I've been given a task of searching through thousands of files for a few key words. So I've created a script that looped through the various folder, for the various doc types for the various words I'm looking for. I had the script dump the name of the file it had just searched to a temp file to I could monitor its progress. This all works great, except every now and then it was stopping (on the server the CPU was going to 100% and the results and temp file stopped updating). So I narrowed it down to some .DOC files. I would remove what I though was the offending .DOC file and it would carry on until it came across another troublesome .DOC file. So I decided to find out what was going on.
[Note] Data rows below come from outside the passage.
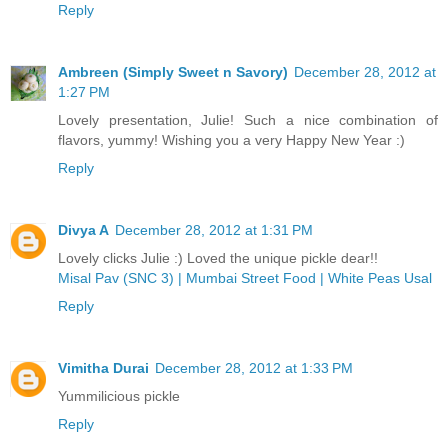
Reply
Ambreen (Simply Sweet n Savory)
December 28, 2012 at
1:27 PM
Lovely presentation, Julie! Such a nice combination of
flavors, yummy! Wishing you a very Happy New Year :)
Reply
Divya A
December 28, 2012 at 1:31 PM
Lovely clicks Julie :) Loved the unique pickle dear!!
Misal Pav (SNC 3) | Mumbai Street Food | White Peas Usal
Reply
Vimitha Durai
December 28, 2012 at 1:33 PM
Yummilicious pickle
Reply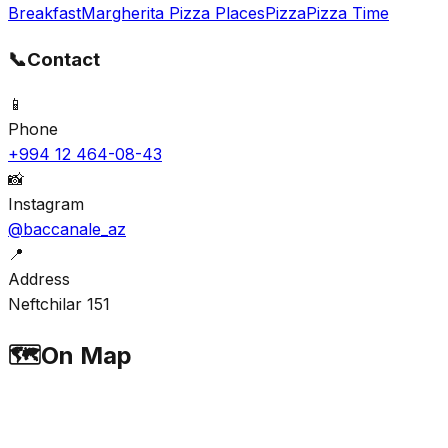
Breakfast
Margherita Pizza Places
Pizza
Pizza Time
📞
Contact
📱
Phone
+994 12 464-08-43
📸
Instagram
@baccanale_az
📍
Address
Neftchilar 151
🗺️
On Map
I found a particular .DOC file that caused the issue, and started stripping it down bit by bit until it no longer failed so that I could fine out what the issue was. This .DOC had a table with loads of pictures and the file was about 100MB to start with, but no matter what I removed from the table, it kept failing. Eventually got it down to just the one column in the one table, no pictures, only text and carriage returns to about 6 pages. This still fails. However, when I remove about a page of carriage returns, the search works fine. Undo the removal and it fails again. Anyone got any idea on what's going on and how I can get around this as I need to search these documents without having to remove tables.
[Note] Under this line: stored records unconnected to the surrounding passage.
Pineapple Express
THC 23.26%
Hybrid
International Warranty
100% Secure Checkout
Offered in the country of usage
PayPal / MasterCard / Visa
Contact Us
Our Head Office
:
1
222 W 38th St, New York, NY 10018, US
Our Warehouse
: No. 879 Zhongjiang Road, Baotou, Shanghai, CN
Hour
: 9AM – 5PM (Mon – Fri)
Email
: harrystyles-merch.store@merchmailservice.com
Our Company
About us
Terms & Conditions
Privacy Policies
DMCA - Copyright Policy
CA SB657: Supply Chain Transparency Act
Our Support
I've enclosed a cut down version of the script (which still stops at the a=SearchNext(Hand) line) and the .DOC in question to see if you can replicate the issue. I'm using 2014A.

Thanks

thisdir=dirscript()
extender=strcat(thisdir,"wsrch34i.dll")
AddExtender(extender)
display(3,"Start","Process Start")
hand=srchinit("C:\myfolder","test-all.doc","searchme","",50)
While 1
    a=SrchNext(hand)
   If a=="" Then Break
EndWhile
SrchFree(hand)
display(3,"End","Process End")

td

Without attempting to duplicate the problem it can still be said that it is likely some kind of bug in the search dll used be the extender. Unfortunately, that is a 3rd party dll which WindowWare has no control over so there isn't much that can be done about it in the sort term. 
"No one who sees a peregrine falcon fly can ever forget the beauty and thrill of that flight."
  - Dr. Tom Cade

td

We were able to confirm that you have encountered some kind of bug in the 3rd party search DLL that provides the functionality for the Search extender.  You may wish to consider using regular expressions functionality provided in WinBatch by either the CLR host (dotNet) or COM Automation.  Another options would be to use WinBatch to drive a free third party tool like GAWK to perform your search.   
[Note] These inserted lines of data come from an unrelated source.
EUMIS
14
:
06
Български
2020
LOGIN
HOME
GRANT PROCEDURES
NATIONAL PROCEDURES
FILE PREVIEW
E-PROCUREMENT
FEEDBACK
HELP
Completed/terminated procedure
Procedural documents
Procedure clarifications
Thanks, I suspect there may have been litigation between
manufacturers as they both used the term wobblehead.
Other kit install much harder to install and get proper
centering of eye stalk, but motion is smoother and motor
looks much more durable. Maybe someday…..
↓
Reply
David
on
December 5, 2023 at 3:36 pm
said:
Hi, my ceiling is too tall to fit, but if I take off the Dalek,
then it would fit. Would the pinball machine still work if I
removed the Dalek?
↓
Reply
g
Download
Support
Perhaps someone else has tried and true suggestion for an alternative.
"No one who sees a peregrine falcon fly can ever forget the beauty and thrill of that flight."
  - Dr. Tom Cade

td

Here's a simple workaround that has several limitations so it may not work for you but it might (or might not)  inspires something that will.

Code (winbatch) Select
; Will not work with Unicode files.
; and minimally tested...
AddExtender("wwfaf44i.dll")       

lFiles = ""
nSize = 0
hFaf = fafOpen(DirScript(), "*.doc", 16)
While 1
   strFound = fafFind(hFaf )
   If strFound == '' Then Break
   
   hBin = BinaryAlloc(FileSize(strFound)+1)
   BinaryRead(hBin, strFound)
   if BinaryIndexEx(hBin, 0, "Ensure", @Fwdscan, 0) > 1
      lFiles = ItemInsert(strFound, -1, lFiles, @lf)
   endif
   BinaryFree(hBin)
endwhile
fafClose(hFaf)

;; Test result.
Message("Found Files", lFiles)

"No one who sees a peregrine falcon fly can ever forget the beauty and thrill of that flight."
  - Dr. Tom Cade

mcvpjd3

Sorry for the late reply.

Thanks for the replies. I've used the fafFind option and that worked great.

Thanks